Escucha este artículo
Audio generado con IA de Google
0:00
/
0:00
“¿Qué día es hoy?”, le preguntó José Arcadio Buendía a su hijo Aureliano. Este le contestó que era martes. “Eso mismo pensaba yo”, dijo José Arcadio. “Pero de pronto me he dado cuenta de que sigue siendo lunes, como ayer. Mira el cielo, mira las paredes, mira las begonias. También hoy es lunes”.
En los días siguientes “volvió a vigilar la apariencia de la naturaleza, hasta que no tuvo la menor duda de que seguía siendo lunes”, y fue entonces cuando entró en trance y se dedicó a destruir todo lo que encontró a su paso con la tranca de una puerta, por lo cual fue declarado loco y amarrado al tronco de un castaño. Los hombres que lo redujeron a la fuerza no comprendieron que ese hombre que despotricaba en una lengua extraña, que después se sabría que era latín, en realidad había vislumbrado una verdad que solemos olvidar: que los nombres de los días de la semana y los meses son apenas una convención humana, pues bien mirado todos los días son lunes y todos los meses podrían ser noviembre.

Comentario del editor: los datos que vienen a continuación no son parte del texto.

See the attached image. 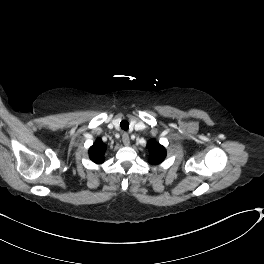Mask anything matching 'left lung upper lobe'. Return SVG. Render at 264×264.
Listing matches in <instances>:
<instances>
[{"label":"left lung upper lobe","mask_w":264,"mask_h":264,"mask_svg":"<svg viewBox=\"0 0 264 264\" xmlns=\"http://www.w3.org/2000/svg\"><path fill=\"white\" fill-rule=\"evenodd\" d=\"M147 148L150 152L149 162L152 164H159L161 163L166 157V150L165 148L157 143L154 139L148 142Z\"/></svg>","instance_id":"left-lung-upper-lobe-1"}]
</instances>
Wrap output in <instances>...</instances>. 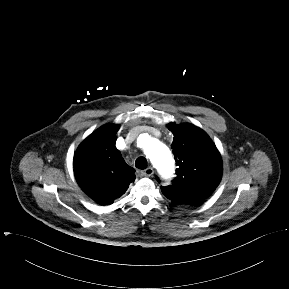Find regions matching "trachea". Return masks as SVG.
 Instances as JSON below:
<instances>
[{"label":"trachea","instance_id":"trachea-1","mask_svg":"<svg viewBox=\"0 0 289 289\" xmlns=\"http://www.w3.org/2000/svg\"><path fill=\"white\" fill-rule=\"evenodd\" d=\"M135 166L138 169H146L147 168V160L145 157H138L135 161Z\"/></svg>","mask_w":289,"mask_h":289}]
</instances>
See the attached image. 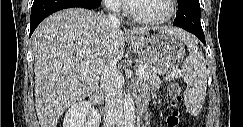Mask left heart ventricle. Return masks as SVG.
Listing matches in <instances>:
<instances>
[{
	"instance_id": "1",
	"label": "left heart ventricle",
	"mask_w": 243,
	"mask_h": 127,
	"mask_svg": "<svg viewBox=\"0 0 243 127\" xmlns=\"http://www.w3.org/2000/svg\"><path fill=\"white\" fill-rule=\"evenodd\" d=\"M134 5L137 14L142 17H160L168 11L166 0H137Z\"/></svg>"
}]
</instances>
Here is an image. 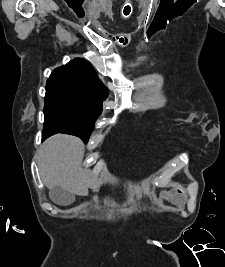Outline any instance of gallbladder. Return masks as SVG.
<instances>
[{
    "label": "gallbladder",
    "instance_id": "gallbladder-1",
    "mask_svg": "<svg viewBox=\"0 0 225 267\" xmlns=\"http://www.w3.org/2000/svg\"><path fill=\"white\" fill-rule=\"evenodd\" d=\"M49 196L54 203L62 206L69 205L74 201V194L64 190L58 185L49 189Z\"/></svg>",
    "mask_w": 225,
    "mask_h": 267
}]
</instances>
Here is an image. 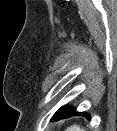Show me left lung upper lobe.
Returning <instances> with one entry per match:
<instances>
[{
    "instance_id": "left-lung-upper-lobe-1",
    "label": "left lung upper lobe",
    "mask_w": 117,
    "mask_h": 131,
    "mask_svg": "<svg viewBox=\"0 0 117 131\" xmlns=\"http://www.w3.org/2000/svg\"><path fill=\"white\" fill-rule=\"evenodd\" d=\"M67 108H68V107H66V106L61 107V108L53 115V117L51 118V121L58 120V119L60 118L61 113H62L64 110H66Z\"/></svg>"
}]
</instances>
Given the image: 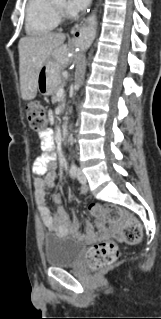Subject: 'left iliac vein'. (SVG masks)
Here are the masks:
<instances>
[{
    "instance_id": "left-iliac-vein-1",
    "label": "left iliac vein",
    "mask_w": 161,
    "mask_h": 319,
    "mask_svg": "<svg viewBox=\"0 0 161 319\" xmlns=\"http://www.w3.org/2000/svg\"><path fill=\"white\" fill-rule=\"evenodd\" d=\"M78 179H79V182L82 183V184H85L87 182V179H86L85 175L81 171H79Z\"/></svg>"
}]
</instances>
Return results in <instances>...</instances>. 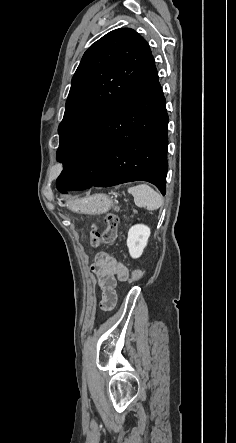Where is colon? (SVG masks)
Returning <instances> with one entry per match:
<instances>
[{
	"mask_svg": "<svg viewBox=\"0 0 236 443\" xmlns=\"http://www.w3.org/2000/svg\"><path fill=\"white\" fill-rule=\"evenodd\" d=\"M106 228L100 232L97 227H92L90 234V243L92 247H97L101 243L105 245H112L117 238V230L119 218L114 212H110L105 216ZM143 276V271L136 269L132 272V280L137 281Z\"/></svg>",
	"mask_w": 236,
	"mask_h": 443,
	"instance_id": "colon-1",
	"label": "colon"
}]
</instances>
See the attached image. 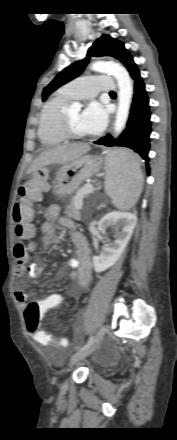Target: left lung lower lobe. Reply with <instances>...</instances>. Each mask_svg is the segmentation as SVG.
<instances>
[{"mask_svg": "<svg viewBox=\"0 0 177 440\" xmlns=\"http://www.w3.org/2000/svg\"><path fill=\"white\" fill-rule=\"evenodd\" d=\"M134 85L133 102L129 120L123 133L114 140L107 134L95 141L96 144L105 146H121L133 149L144 160L147 173L150 172L148 152L150 150V107L145 84L140 76L137 66L130 72Z\"/></svg>", "mask_w": 177, "mask_h": 440, "instance_id": "1", "label": "left lung lower lobe"}]
</instances>
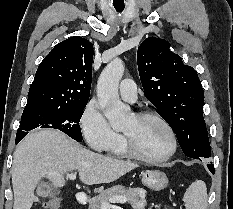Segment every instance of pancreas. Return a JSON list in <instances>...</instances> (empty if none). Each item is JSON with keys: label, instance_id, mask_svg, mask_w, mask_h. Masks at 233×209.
<instances>
[{"label": "pancreas", "instance_id": "pancreas-1", "mask_svg": "<svg viewBox=\"0 0 233 209\" xmlns=\"http://www.w3.org/2000/svg\"><path fill=\"white\" fill-rule=\"evenodd\" d=\"M140 193H144V191L138 188H125L122 185L112 186L100 191L99 195L90 199L89 209H102V203L108 201L111 197H125L133 209H145L146 200L141 198Z\"/></svg>", "mask_w": 233, "mask_h": 209}]
</instances>
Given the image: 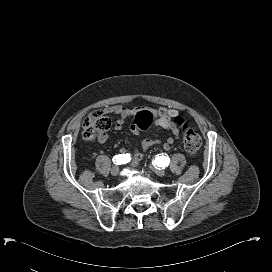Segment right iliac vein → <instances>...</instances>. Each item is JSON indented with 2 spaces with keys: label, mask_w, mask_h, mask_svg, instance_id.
I'll return each mask as SVG.
<instances>
[{
  "label": "right iliac vein",
  "mask_w": 272,
  "mask_h": 272,
  "mask_svg": "<svg viewBox=\"0 0 272 272\" xmlns=\"http://www.w3.org/2000/svg\"><path fill=\"white\" fill-rule=\"evenodd\" d=\"M118 173H119V167L118 166L112 167V169H111V175L114 176V177H116V176H118Z\"/></svg>",
  "instance_id": "right-iliac-vein-1"
}]
</instances>
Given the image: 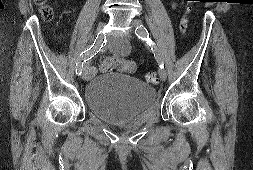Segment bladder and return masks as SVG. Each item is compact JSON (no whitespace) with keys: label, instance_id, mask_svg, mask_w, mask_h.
I'll list each match as a JSON object with an SVG mask.
<instances>
[{"label":"bladder","instance_id":"1","mask_svg":"<svg viewBox=\"0 0 253 170\" xmlns=\"http://www.w3.org/2000/svg\"><path fill=\"white\" fill-rule=\"evenodd\" d=\"M83 96L88 109L99 119L124 125L154 106L156 90L134 76L105 72L85 84Z\"/></svg>","mask_w":253,"mask_h":170}]
</instances>
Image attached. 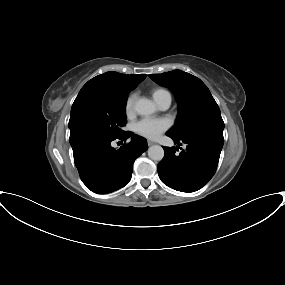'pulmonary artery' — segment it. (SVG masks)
<instances>
[{"instance_id":"obj_1","label":"pulmonary artery","mask_w":285,"mask_h":285,"mask_svg":"<svg viewBox=\"0 0 285 285\" xmlns=\"http://www.w3.org/2000/svg\"><path fill=\"white\" fill-rule=\"evenodd\" d=\"M158 106L165 110L167 108H169L170 104H171V96H165L163 97L161 100H159L157 102Z\"/></svg>"}]
</instances>
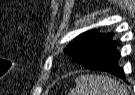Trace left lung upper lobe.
<instances>
[{
	"mask_svg": "<svg viewBox=\"0 0 135 95\" xmlns=\"http://www.w3.org/2000/svg\"><path fill=\"white\" fill-rule=\"evenodd\" d=\"M110 36L112 33L101 34L97 33L95 29L84 32L69 44L64 52L72 56L77 63L83 65L92 51Z\"/></svg>",
	"mask_w": 135,
	"mask_h": 95,
	"instance_id": "obj_1",
	"label": "left lung upper lobe"
}]
</instances>
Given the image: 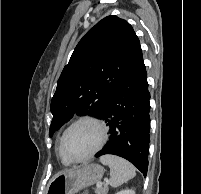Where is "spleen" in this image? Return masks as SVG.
<instances>
[{
    "label": "spleen",
    "mask_w": 201,
    "mask_h": 194,
    "mask_svg": "<svg viewBox=\"0 0 201 194\" xmlns=\"http://www.w3.org/2000/svg\"><path fill=\"white\" fill-rule=\"evenodd\" d=\"M100 163L110 167L109 184L118 187L135 177V168L131 163L114 155H104L99 158Z\"/></svg>",
    "instance_id": "obj_1"
}]
</instances>
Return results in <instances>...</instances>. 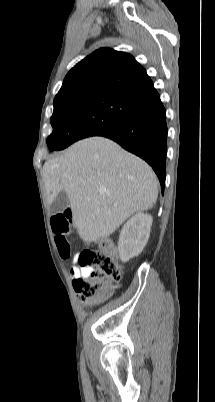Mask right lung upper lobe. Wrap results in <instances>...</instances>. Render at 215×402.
<instances>
[{
    "instance_id": "obj_1",
    "label": "right lung upper lobe",
    "mask_w": 215,
    "mask_h": 402,
    "mask_svg": "<svg viewBox=\"0 0 215 402\" xmlns=\"http://www.w3.org/2000/svg\"><path fill=\"white\" fill-rule=\"evenodd\" d=\"M93 93L113 94L139 104L158 95L133 56L110 48L98 49L76 64L55 99Z\"/></svg>"
}]
</instances>
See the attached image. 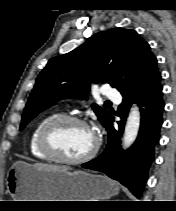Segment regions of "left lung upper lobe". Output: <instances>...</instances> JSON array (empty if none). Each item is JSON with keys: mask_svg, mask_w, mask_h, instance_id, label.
I'll return each instance as SVG.
<instances>
[{"mask_svg": "<svg viewBox=\"0 0 176 211\" xmlns=\"http://www.w3.org/2000/svg\"><path fill=\"white\" fill-rule=\"evenodd\" d=\"M159 74L156 57L136 31L114 28L98 32L80 47L48 62L36 79L20 130L58 100L87 99L91 82L109 83L125 95ZM92 108L106 126L112 114L96 104Z\"/></svg>", "mask_w": 176, "mask_h": 211, "instance_id": "obj_1", "label": "left lung upper lobe"}]
</instances>
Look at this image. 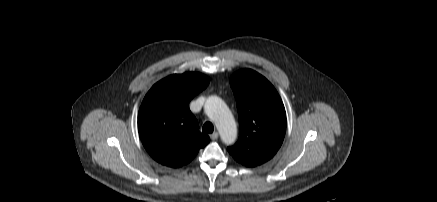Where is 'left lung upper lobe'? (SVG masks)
I'll return each instance as SVG.
<instances>
[{
	"label": "left lung upper lobe",
	"mask_w": 437,
	"mask_h": 202,
	"mask_svg": "<svg viewBox=\"0 0 437 202\" xmlns=\"http://www.w3.org/2000/svg\"><path fill=\"white\" fill-rule=\"evenodd\" d=\"M230 85L237 102L240 135L227 150L247 167L261 165L282 145L286 132L283 102L273 85L251 69L235 72Z\"/></svg>",
	"instance_id": "obj_1"
}]
</instances>
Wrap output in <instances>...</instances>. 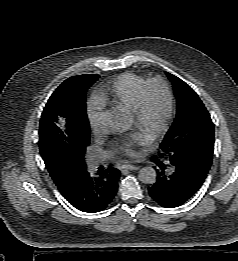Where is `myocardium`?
I'll use <instances>...</instances> for the list:
<instances>
[{
	"label": "myocardium",
	"instance_id": "myocardium-1",
	"mask_svg": "<svg viewBox=\"0 0 238 261\" xmlns=\"http://www.w3.org/2000/svg\"><path fill=\"white\" fill-rule=\"evenodd\" d=\"M154 85H160L163 88L166 95L167 108L160 125L151 134L152 139L160 137L168 130L175 112V97L169 81L161 76H155L147 79L141 86L137 95L135 106L131 111V116L134 119V123L139 127L145 117L147 94L150 88Z\"/></svg>",
	"mask_w": 238,
	"mask_h": 261
}]
</instances>
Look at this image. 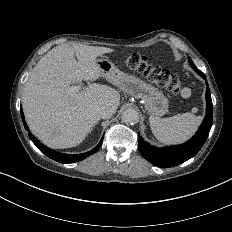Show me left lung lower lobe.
I'll use <instances>...</instances> for the list:
<instances>
[{"label": "left lung lower lobe", "instance_id": "left-lung-lower-lobe-1", "mask_svg": "<svg viewBox=\"0 0 232 232\" xmlns=\"http://www.w3.org/2000/svg\"><path fill=\"white\" fill-rule=\"evenodd\" d=\"M198 74L206 81L204 73L200 72ZM206 86V116L195 135L181 145L164 148L152 146L139 136L138 148L145 159L155 166L168 168L184 163L199 152L213 124V104L207 81Z\"/></svg>", "mask_w": 232, "mask_h": 232}]
</instances>
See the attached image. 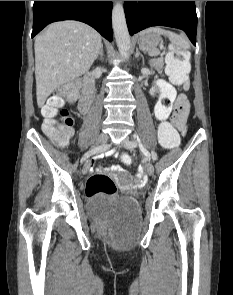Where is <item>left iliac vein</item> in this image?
Segmentation results:
<instances>
[{
  "mask_svg": "<svg viewBox=\"0 0 233 295\" xmlns=\"http://www.w3.org/2000/svg\"><path fill=\"white\" fill-rule=\"evenodd\" d=\"M130 141L129 138H126L123 142L122 145L129 150H134V148H136L137 145H130L128 142ZM145 169L148 175H153L154 174V167L152 165V163H150L149 161H146V165H145Z\"/></svg>",
  "mask_w": 233,
  "mask_h": 295,
  "instance_id": "left-iliac-vein-1",
  "label": "left iliac vein"
}]
</instances>
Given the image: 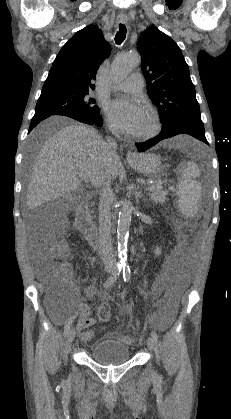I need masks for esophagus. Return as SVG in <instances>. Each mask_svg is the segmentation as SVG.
I'll return each mask as SVG.
<instances>
[{"mask_svg": "<svg viewBox=\"0 0 231 419\" xmlns=\"http://www.w3.org/2000/svg\"><path fill=\"white\" fill-rule=\"evenodd\" d=\"M120 20H121L122 22H125V21H126V18L121 17V18H120ZM126 158H127V160H132V159H134V158H135V153H134V152H132V151H128V152H127V155H126Z\"/></svg>", "mask_w": 231, "mask_h": 419, "instance_id": "obj_1", "label": "esophagus"}]
</instances>
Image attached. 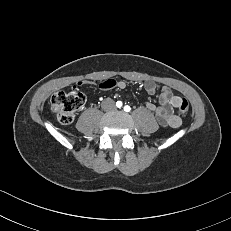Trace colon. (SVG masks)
I'll use <instances>...</instances> for the list:
<instances>
[{
  "label": "colon",
  "mask_w": 231,
  "mask_h": 231,
  "mask_svg": "<svg viewBox=\"0 0 231 231\" xmlns=\"http://www.w3.org/2000/svg\"><path fill=\"white\" fill-rule=\"evenodd\" d=\"M84 103V94L74 86L68 91L56 92L51 98V109L60 123L70 124ZM178 109L183 114L189 111V103L185 98H182Z\"/></svg>",
  "instance_id": "1"
}]
</instances>
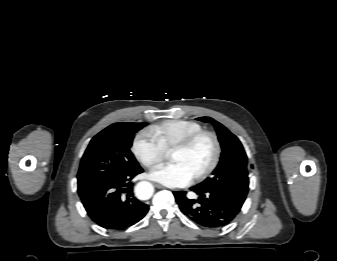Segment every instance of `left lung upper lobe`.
<instances>
[{"instance_id": "5c2ea615", "label": "left lung upper lobe", "mask_w": 337, "mask_h": 261, "mask_svg": "<svg viewBox=\"0 0 337 261\" xmlns=\"http://www.w3.org/2000/svg\"><path fill=\"white\" fill-rule=\"evenodd\" d=\"M197 120L212 123L222 147L221 158L212 176L196 187L202 191H218L243 205L249 189L247 156L239 139L226 127L210 117Z\"/></svg>"}]
</instances>
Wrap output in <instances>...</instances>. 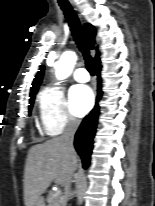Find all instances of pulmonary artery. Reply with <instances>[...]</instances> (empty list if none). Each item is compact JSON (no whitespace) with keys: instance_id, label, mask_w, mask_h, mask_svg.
<instances>
[{"instance_id":"obj_1","label":"pulmonary artery","mask_w":155,"mask_h":206,"mask_svg":"<svg viewBox=\"0 0 155 206\" xmlns=\"http://www.w3.org/2000/svg\"><path fill=\"white\" fill-rule=\"evenodd\" d=\"M74 79L77 81V82H81V83H84V82H88L89 79H90V76L87 72V70L83 67L81 68H78L75 72H74Z\"/></svg>"}]
</instances>
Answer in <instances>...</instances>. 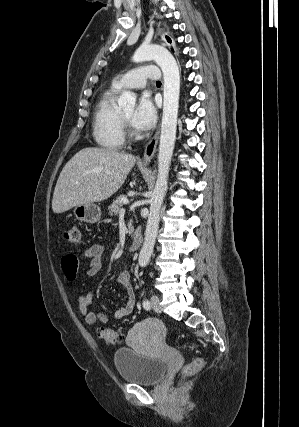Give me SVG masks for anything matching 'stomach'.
<instances>
[{"mask_svg": "<svg viewBox=\"0 0 299 427\" xmlns=\"http://www.w3.org/2000/svg\"><path fill=\"white\" fill-rule=\"evenodd\" d=\"M73 214L76 219L91 224L96 223L101 219V209L94 203L75 206Z\"/></svg>", "mask_w": 299, "mask_h": 427, "instance_id": "stomach-1", "label": "stomach"}]
</instances>
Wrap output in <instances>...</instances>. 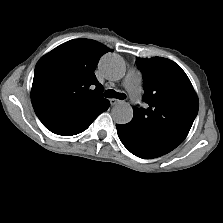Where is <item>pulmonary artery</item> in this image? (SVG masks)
Listing matches in <instances>:
<instances>
[{"instance_id":"e3ab8cb5","label":"pulmonary artery","mask_w":223,"mask_h":223,"mask_svg":"<svg viewBox=\"0 0 223 223\" xmlns=\"http://www.w3.org/2000/svg\"><path fill=\"white\" fill-rule=\"evenodd\" d=\"M141 83H142V74L136 69H131L127 73L124 79V87L128 91L131 100L135 104H141Z\"/></svg>"}]
</instances>
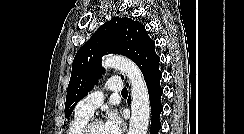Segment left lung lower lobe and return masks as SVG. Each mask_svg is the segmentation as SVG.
Returning a JSON list of instances; mask_svg holds the SVG:
<instances>
[{"instance_id": "0a47b994", "label": "left lung lower lobe", "mask_w": 244, "mask_h": 134, "mask_svg": "<svg viewBox=\"0 0 244 134\" xmlns=\"http://www.w3.org/2000/svg\"><path fill=\"white\" fill-rule=\"evenodd\" d=\"M161 77L162 73L158 72L152 74L146 80L152 112L150 134H158L161 128V122L159 119L160 113L163 109V106L161 104V95L163 94V89L160 86ZM128 102H130V97L128 98Z\"/></svg>"}]
</instances>
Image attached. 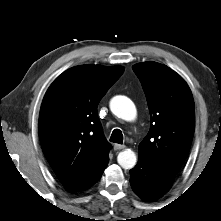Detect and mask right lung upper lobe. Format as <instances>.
I'll return each mask as SVG.
<instances>
[{"instance_id":"obj_1","label":"right lung upper lobe","mask_w":221,"mask_h":221,"mask_svg":"<svg viewBox=\"0 0 221 221\" xmlns=\"http://www.w3.org/2000/svg\"><path fill=\"white\" fill-rule=\"evenodd\" d=\"M124 68L83 65L63 72L48 88L39 115L43 152L60 182L80 191L96 183L108 164L97 106Z\"/></svg>"}]
</instances>
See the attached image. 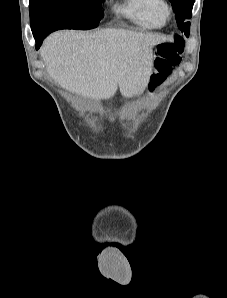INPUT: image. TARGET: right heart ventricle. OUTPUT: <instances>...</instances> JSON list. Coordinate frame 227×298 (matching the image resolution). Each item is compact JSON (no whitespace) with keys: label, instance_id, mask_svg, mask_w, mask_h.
<instances>
[{"label":"right heart ventricle","instance_id":"obj_1","mask_svg":"<svg viewBox=\"0 0 227 298\" xmlns=\"http://www.w3.org/2000/svg\"><path fill=\"white\" fill-rule=\"evenodd\" d=\"M117 11L143 29L161 28L168 19L164 0H125Z\"/></svg>","mask_w":227,"mask_h":298}]
</instances>
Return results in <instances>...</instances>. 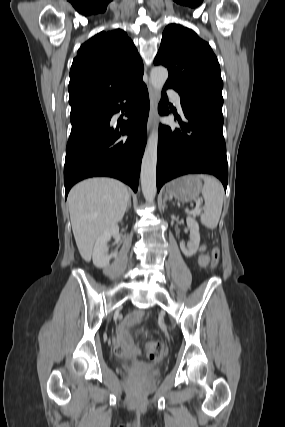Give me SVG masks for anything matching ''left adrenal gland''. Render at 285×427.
I'll list each match as a JSON object with an SVG mask.
<instances>
[{"label":"left adrenal gland","mask_w":285,"mask_h":427,"mask_svg":"<svg viewBox=\"0 0 285 427\" xmlns=\"http://www.w3.org/2000/svg\"><path fill=\"white\" fill-rule=\"evenodd\" d=\"M167 200L171 201V199H170V198H168L167 194H165L164 199H163V202L165 203Z\"/></svg>","instance_id":"a2214340"}]
</instances>
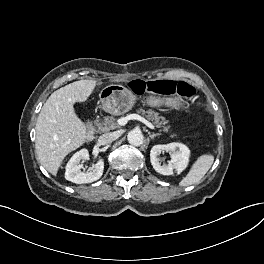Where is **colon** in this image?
<instances>
[{"instance_id":"5ec220e1","label":"colon","mask_w":264,"mask_h":264,"mask_svg":"<svg viewBox=\"0 0 264 264\" xmlns=\"http://www.w3.org/2000/svg\"><path fill=\"white\" fill-rule=\"evenodd\" d=\"M132 90L137 94L157 93L161 95H174L189 97L194 94V89L186 82H175L171 80H162L154 82H146L142 80H135L131 83Z\"/></svg>"}]
</instances>
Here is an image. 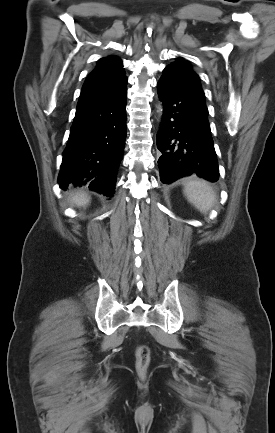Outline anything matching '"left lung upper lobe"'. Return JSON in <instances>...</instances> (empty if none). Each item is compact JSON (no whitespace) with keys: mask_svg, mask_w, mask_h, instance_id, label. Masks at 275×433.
<instances>
[{"mask_svg":"<svg viewBox=\"0 0 275 433\" xmlns=\"http://www.w3.org/2000/svg\"><path fill=\"white\" fill-rule=\"evenodd\" d=\"M162 77L197 95L205 102V95L201 88L198 75L183 59L178 58L177 61L168 65L164 69Z\"/></svg>","mask_w":275,"mask_h":433,"instance_id":"1","label":"left lung upper lobe"}]
</instances>
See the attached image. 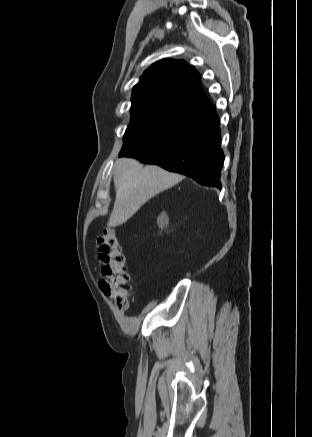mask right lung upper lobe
<instances>
[{"label":"right lung upper lobe","instance_id":"cb5924a9","mask_svg":"<svg viewBox=\"0 0 312 437\" xmlns=\"http://www.w3.org/2000/svg\"><path fill=\"white\" fill-rule=\"evenodd\" d=\"M131 101L132 107L162 104L198 114L212 107L200 88L199 73L173 59L160 60L147 69L134 86Z\"/></svg>","mask_w":312,"mask_h":437}]
</instances>
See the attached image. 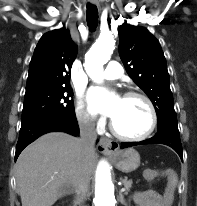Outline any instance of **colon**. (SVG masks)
<instances>
[{
  "instance_id": "1",
  "label": "colon",
  "mask_w": 197,
  "mask_h": 206,
  "mask_svg": "<svg viewBox=\"0 0 197 206\" xmlns=\"http://www.w3.org/2000/svg\"><path fill=\"white\" fill-rule=\"evenodd\" d=\"M174 190H175V183L170 182L169 185L167 186L165 196H164L165 206H170V204L173 200Z\"/></svg>"
}]
</instances>
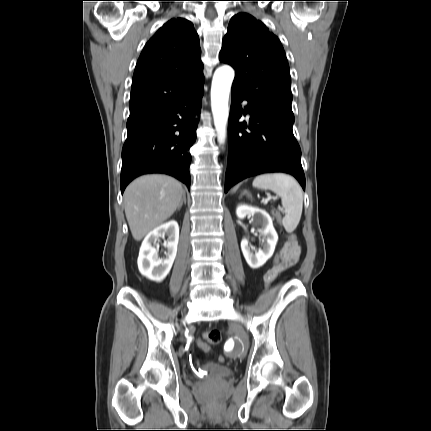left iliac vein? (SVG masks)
Segmentation results:
<instances>
[{
    "label": "left iliac vein",
    "mask_w": 431,
    "mask_h": 431,
    "mask_svg": "<svg viewBox=\"0 0 431 431\" xmlns=\"http://www.w3.org/2000/svg\"><path fill=\"white\" fill-rule=\"evenodd\" d=\"M236 333L241 338L242 343H243V350H242V352L239 355L240 358H243L246 355V352H247V349H248L247 336H246L245 332L243 330H241V329H237Z\"/></svg>",
    "instance_id": "left-iliac-vein-1"
}]
</instances>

Sin esa convención, sin embargo, nuestros días serían tan anodinos como los de los animales, que no se tienen que enfrentar al misterio del tiempo. Y aunque es verdad que para casi todos los mortales todos los días de la semana parecen lunes, ahí están los sábados y los domingos con sus promesas —al menos la del dulce descanso—. Y también las grandes fechas, las de las fiestas o las muertes, “escasas a propósito”, como dice un poema de Gil de Biedma precisamente llamado “Lunes”. Pues bien: es imposible sustraernos enteramente a lo que estas fechas nos recuerdan: que, contrariamente a lo que descubrió José Arcadio Buendía, el tiempo corre, y no en abstracto sino en nosotros, que es donde más dramáticamente se manifiesta. El 31 de diciembre un pequeño estremecimiento nos recorre, porque hacemos conciencia, así sea nebulosamente, del pasado, el presente y el porvenir, y se activa la memoria de los logros y los fracasos, y, sobre todo, de las pérdidas de los que amamos y no volverán. Pero también nos proyecta hacia el futuro, ese que se inventan los horóscopos. La reiterada fórmula “feliz año” que la gente reparte con optimismo por estos días, oculta, sin querer, una pequeña zozobra, la de lo incierto, que puede incluir también la muerte.
Aunque prefiero pasar el 31 en reposada intimidad y no en una fiesta de esas con pito y gorrito, comprendo bien la nerviosa euforia que genera, y el ímpetu de renovación que trae consigo. El fin de año, que genera en muchos de nosotros una avalancha de proyectos, tendría también que recordarnos que “una vida no es suficiente para todo”, una frase que acabo de leer en las memorias de Richard Gwyn, un extraordinario poeta galés que medita en ello mientras espera un hígado para hacerse un trasplante. Es verdad: una vida no es suficiente para todo, siempre y cuando nos atrevamos a soñar y a escapar de que todos los días parezcan lunes. Por eso hay que saber escoger. Yo, personalmente, además de salud, le pido a la vida, ahora que envejezco (¿y quién no está, después de nacer, ya envejeciendo?) más tiempo libre y sabiduría para usarlo: leyendo más, caminando más, viendo a los que quiero. Lo mismo que deseo para ustedes en 2015.